▸ **Instructions for the task**: Write out, word for word, only the lines from the one containing "the innovative technology, the Hybrid Power" through the final line of the data.

▸ **Material provided**:
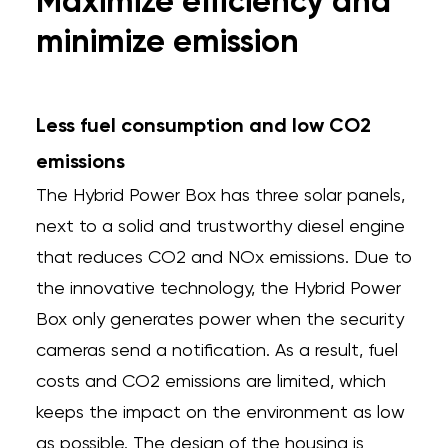
Maximize efficiency and
minimize emission
Less fuel consumption and low CO2
emissions
The Hybrid Power Box has three solar panels,
next to a solid and trustworthy diesel engine
that reduces CO2 and NOx emissions. Due to
the innovative technology, the Hybrid Power
Box only generates power when the security
cameras send a notification. As a result, fuel
costs and CO2 emissions are limited, which
keeps the impact on the environment as low
as possible. The design of the housing is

▸ **Completed task**:
the innovative technology, the Hybrid Power
Box only generates power when the security
cameras send a notification. As a result, fuel
costs and CO2 emissions are limited, which
keeps the impact on the environment as low
as possible. The design of the housing is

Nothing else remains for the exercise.